_Exercise_
Go through the data underneath and report how many lines hold the string "Delta", giving only the number.

(Page-level text extractions)
----

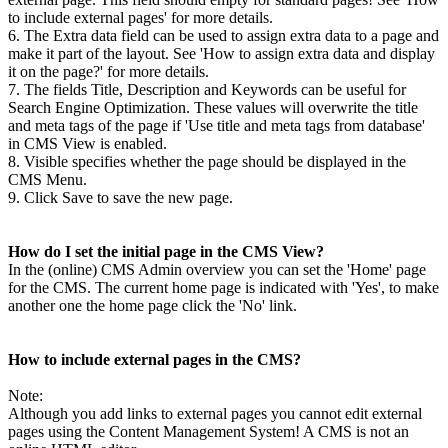
to include external pages' for more details.
6. The Extra data field can be used to assign extra data to a page and
make it part of the layout. See 'How to assign extra data and display
it on the page?' for more details.
7. The fields Title, Description and Keywords can be useful for
Search Engine Optimization. These values will overwrite the title
and meta tags of the page if 'Use title and meta tags from database'
in CMS View is enabled.
8. Visible specifies whether the page should be displayed in the
CMS Menu.
9. Click Save to save the new page.
How do I set the initial page in the CMS View?
In the (online) CMS Admin overview you can set the 'Home' page
for the CMS. The current home page is indicated with 'Yes', to make
another one the home page click the 'No' link.
How to include external pages in the CMS?
Note:
Although you add links to external pages you cannot edit external
pages using the Content Management System! A CMS is not an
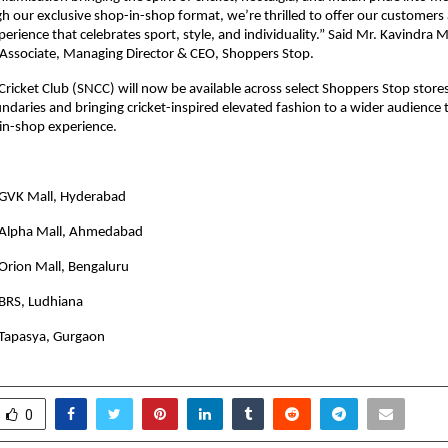
h our exclusive shop-in-shop format, we’re thrilled to offer our customers 
erience that celebrates sport, style, and individuality.” Said Mr. Kavindra M
Associate, Managing Director & CEO, Shoppers Stop.
Cricket Club (SNCC) will now be available across select Shoppers Stop store
ndaries and bringing cricket-inspired elevated fashion to a wider audience
in-shop experience.
GVK Mall, Hyderabad
 Alpha Mall, Ahmedabad
Orion Mall, Bengaluru
BRS, Ludhiana
Tapasya, Gurgaon
0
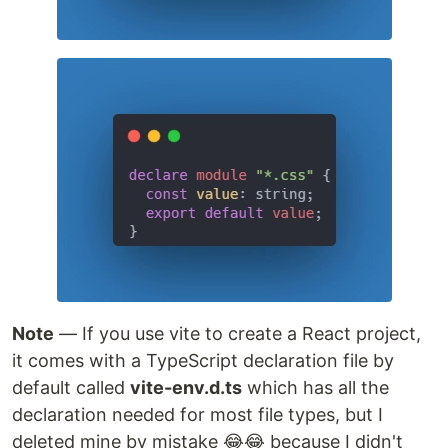
Note
— If you use vite to create a React project,
it comes with a TypeScript declaration file by
default called
vite-env.d.ts
which has all the
declaration needed for most file types, but I
deleted mine by mistake 😂😂 because I didn't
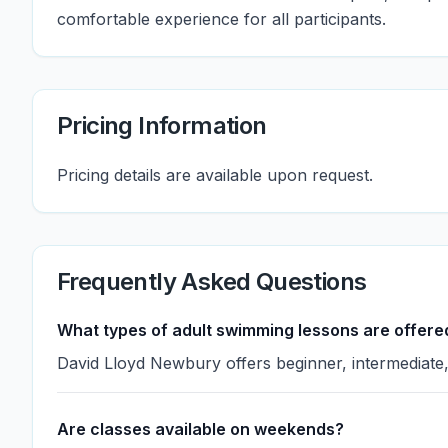
comfortable experience for all participants.
Pricing Information
Pricing details are available upon request.
Frequently Asked Questions
What types of adult swimming lessons are offere
David Lloyd Newbury offers beginner, intermediate, 
Are classes available on weekends?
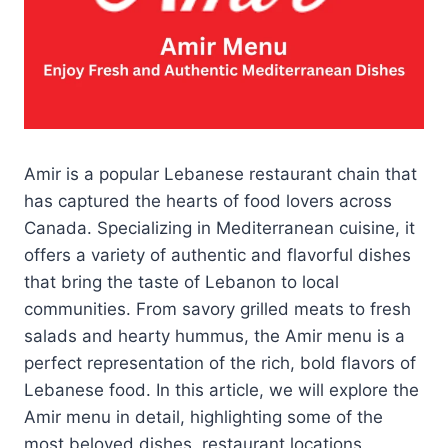
Amir is a popular Lebanese restaurant chain that
has captured the hearts of food lovers across
Canada. Specializing in Mediterranean cuisine, it
offers a variety of authentic and flavorful dishes
that bring the taste of Lebanon to local
communities. From savory grilled meats to fresh
salads and hearty hummus, the Amir menu is a
perfect representation of the rich, bold flavors of
Lebanese food. In this article, we will explore the
Amir menu in detail, highlighting some of the
most beloved dishes, restaurant locations,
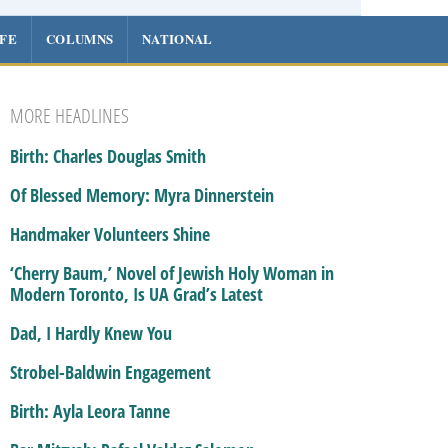
IFE
COLUMNS
NATIONAL
MORE HEADLINES
Birth: Charles Douglas Smith
Of Blessed Memory: Myra Dinnerstein
Handmaker Volunteers Shine
‘Cherry Baum,’ Novel of Jewish Holy Woman in
Modern Toronto, Is UA Grad’s Latest
Dad, I Hardly Knew You
Strobel-Baldwin Engagement
Birth: Ayla Leora Tanne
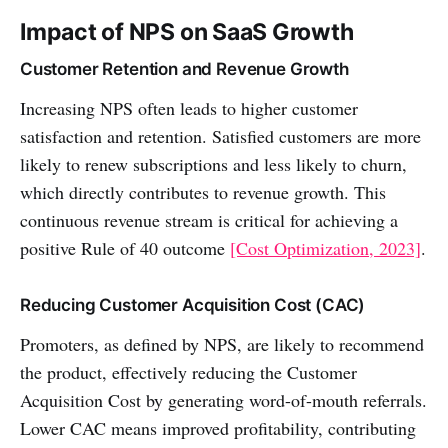
Impact of NPS on SaaS Growth
Customer Retention and Revenue Growth
Increasing NPS often leads to higher customer
satisfaction and retention. Satisfied customers are more
likely to renew subscriptions and less likely to churn,
which directly contributes to revenue growth. This
continuous revenue stream is critical for achieving a
positive Rule of 40 outcome
[Cost Optimization, 2023]
.
Reducing Customer Acquisition Cost (CAC)
Promoters, as defined by NPS, are likely to recommend
the product, effectively reducing the Customer
Acquisition Cost by generating word-of-mouth referrals.
Lower CAC means improved profitability, contributing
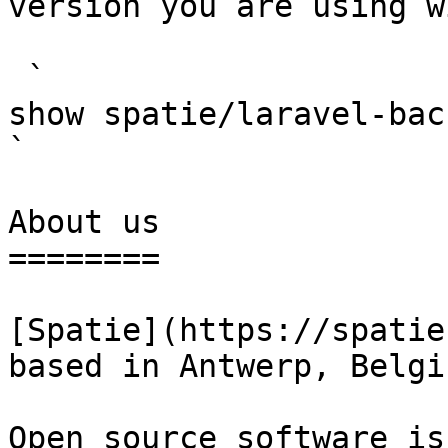
version you are using w
 `                                    composer 
show spatie/laravel-backup                                                                                                                                                                                                        
` 

About us

========

[Spatie](https://spatie
based in Antwerp, Belgiu
Open source software is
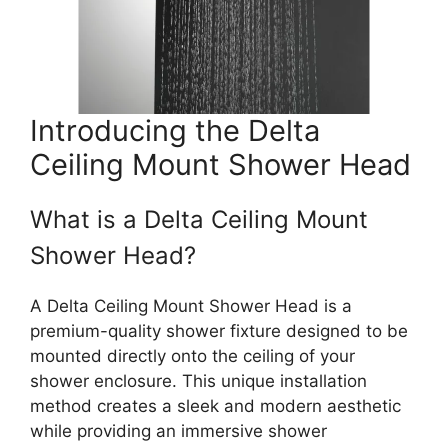
Introducing the Delta
Ceiling Mount Shower Head
What is a Delta Ceiling Mount
Shower Head?
A Delta Ceiling Mount Shower Head is a
premium-quality shower fixture designed to be
mounted directly onto the ceiling of your
shower enclosure. This unique installation
method creates a sleek and modern aesthetic
while providing an immersive shower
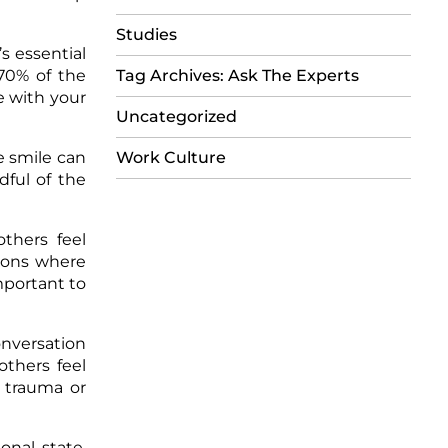
Studies
s essential
-70% of the
Tag Archives: Ask The Experts
e with your
Uncategorized
e smile can
Work Culture
dful of the
thers feel
tions where
mportant to
onversation
others feel
 trauma or
onal state.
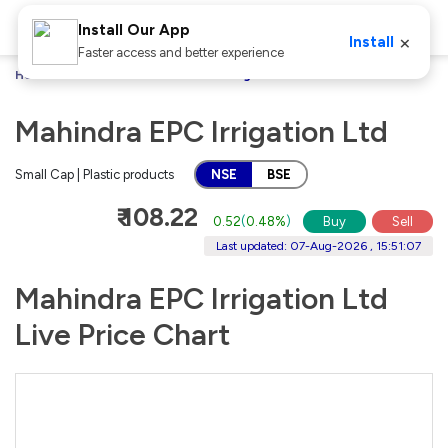
Install Our App
×
Install
Faster access and better experience
Home
Stocks
Mahindra EPC Irrigation Ltd
Mahindra EPC Irrigation Ltd
Small Cap | Plastic products
NSE
BSE
₹ 108.22
0.52
(
0.48%
)
Buy
Sell
Last updated: 07-Aug-2026 , 15:51:07
Mahindra EPC Irrigation Ltd
Live Price Chart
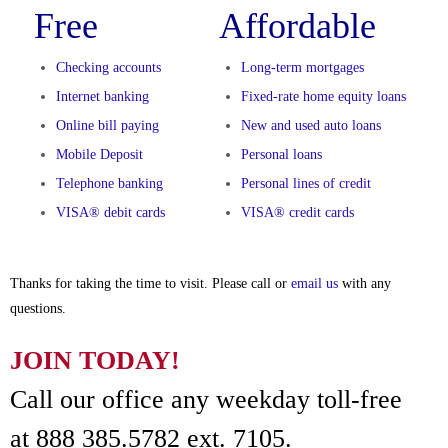
Free
Affordable
Checking accounts
Long-term mortgages
Internet banking
Fixed-rate home equity loans
Online bill paying
New and used auto loans
Mobile Deposit
Personal loans
Telephone banking
Personal lines of credit
VISA® debit cards
VISA® credit cards
Thanks for taking the time to visit. Please call or
email us
with any
questions.
JOIN TODAY!
Call our office any weekday toll-free
at 888 385.5782 ext. 7105.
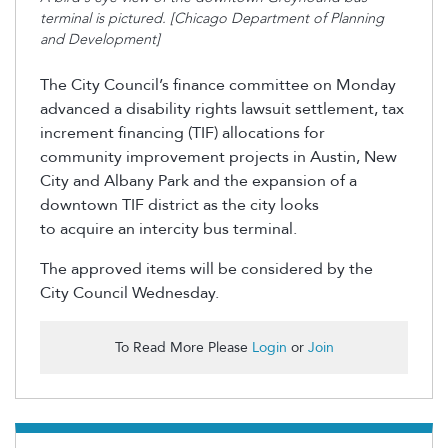
terminal is pictured. [Chicago Department of Planning
and Development]
The City Council’s finance committee on Monday
advanced a disability rights lawsuit settlement, tax
increment financing (TIF) allocations for
community improvement projects in Austin, New
City and Albany Park and the expansion of a
downtown TIF district as the city looks
to acquire an intercity bus terminal.
The approved items will be considered by the
City Council Wednesday.
To Read More Please
Login
or
Join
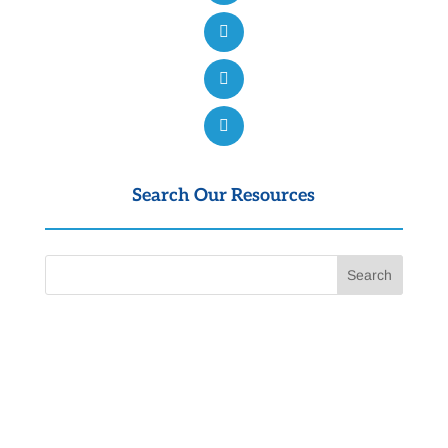
Search Our Resources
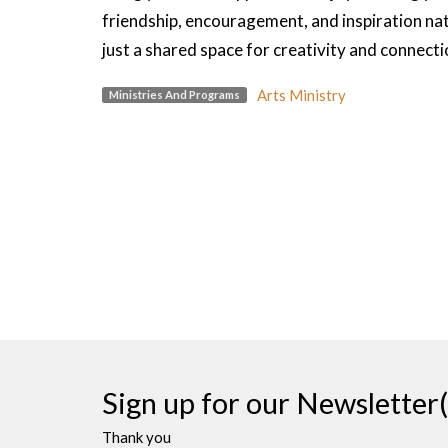
friendship, encouragement, and inspiration na
just a shared space for creativity and connecti
Arts Ministry
Ministries And Programs
Sign up for our Newsletter(
Thank you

----

_Exercise answer_
3